# [ACTION ITEM]
Without including any picture, transcribe the entries below word for word.

[Opening STORED DATA section]

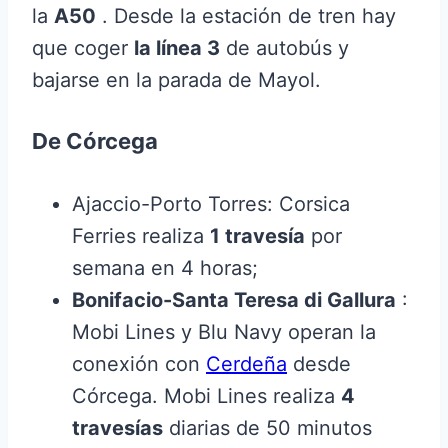
la
A50
. Desde la estación de tren hay
que coger
la línea 3
de autobús y
bajarse en la parada de Mayol.
De Córcega
Ajaccio-Porto Torres: Corsica
Ferries realiza
1 travesía
por
semana en 4 horas;
Bonifacio-Santa Teresa di Gallura
:
Mobi Lines y Blu Navy operan la
conexión con
Cerdeña
desde
Córcega. Mobi Lines realiza
4
travesías
diarias de 50 minutos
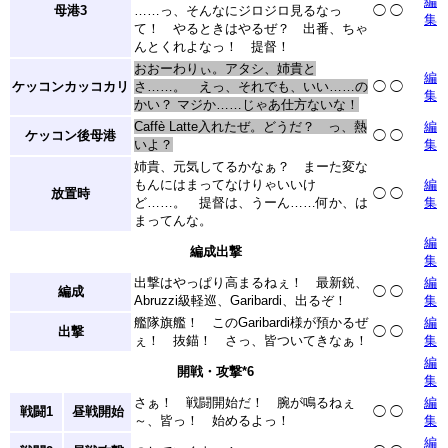
編
母港3
……っ、そんなにジロジロ見るなっ
◯
◯
集
て！ やるときはやるぜ？ 出番、ちゃ
んとくれよなっ！ 提督！
おおーわりぃ。アタシ、姉貴と
編
ケッコンカッコカリ
さ……。 えっ、それでも、いい……の
◯
◯
集
かい？ マジか……じゃあ仕方ないな！
Caffè Latte入れたぜ。どうだ？ っ、熱
編
ケッコン後母港
◯
◯
いよ？
集
姉貴、元気してるかなぁ？ まーた変な
もんにはまってなけりゃいいけ
編
放置時
◯
◯
ど……。 提督は、うーん……何か、は
集
まってんな。
編
編成出撃
集
出撃はやっぱり高まるねぇ！ 最新鋭、
編
編成
◯
◯
Abruzzi級軽巡、Garibardi、出るぞ！
集
艦隊旗艦！ このGaribardi様が預かるぜ
編
出撃
◯
◯
ぇ！ 抜錨！ さっ、皆ついてきなぁ！
集
編
開戦・攻撃
*6
集
さぁ！ 戦闘開始だ！ 腕が鳴るねぇ
編
戦闘1
昼戦開始
◯
◯
～、皆っ！ 始めるよっ！
集
編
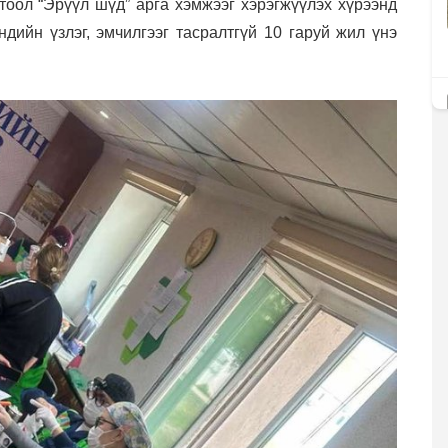
тоол “Эрүүл шүд” арга хэмжээг хэрэгжүүлэх хүрээнд
дийн үзлэг, эмчилгээг тасралтгүй 10 гаруй жил үнэ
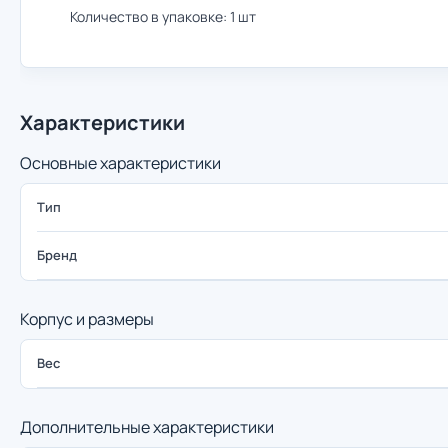
Количество в упаковке: 1 шт
Характеристики
Основные характеристики
Тип
Бренд
Корпус и размеры
Вес
Дополнительные характеристики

[Closing STORED DATA section]

# [SOLUTION BELOW]
la
A50
. Desde la estación de tren hay
que coger
la línea 3
de autobús y
bajarse en la parada de Mayol.
De Córcega
Ajaccio-Porto Torres: Corsica
Ferries realiza
1 travesía
por
semana en 4 horas;
Bonifacio-Santa Teresa di Gallura
:
Mobi Lines y Blu Navy operan la
conexión con
Cerdeña
desde
Córcega. Mobi Lines realiza
4
travesías
diarias de 50 minutos
編
母港3
……っ、そんなにジロジロ見るなっ
◯
◯
集
て！ やるときはやるぜ？ 出番、ちゃ
んとくれよなっ！ 提督！
おおーわりぃ。アタシ、姉貴と
編
ケッコンカッコカリ
さ……。 えっ、それでも、いい……の
◯
◯
集
かい？ マジか……じゃあ仕方ないな！
Caffè Latte入れたぜ。どうだ？ っ、熱
編
ケッコン後母港
◯
◯
いよ？
集
姉貴、元気してるかなぁ？ まーた変な
もんにはまってなけりゃいいけ
編
放置時
◯
◯
ど……。 提督は、うーん……何か、は
集
まってんな。
編
編成出撃
集
出撃はやっぱり高まるねぇ！ 最新鋭、
編
編成
◯
◯
Abruzzi級軽巡、Garibardi、出るぞ！
集
艦隊旗艦！ このGaribardi様が預かるぜ
編
出撃
◯
◯
ぇ！ 抜錨！ さっ、皆ついてきなぁ！
集
編
開戦・攻撃
*6
集
さぁ！ 戦闘開始だ！ 腕が鳴るねぇ
編
戦闘1
昼戦開始
◯
◯
～、皆っ！ 始めるよっ！
集
編
тоол “Эрүүл шүд” арга хэмжээг хэрэгжүүлэх хүрээнд
дийн үзлэг, эмчилгээг тасралтгүй 10 гаруй жил үнэ
Количество в упаковке: 1 шт
Характеристики
Основные характеристики
Тип
Бренд
Корпус и размеры
Вес
Дополнительные характеристики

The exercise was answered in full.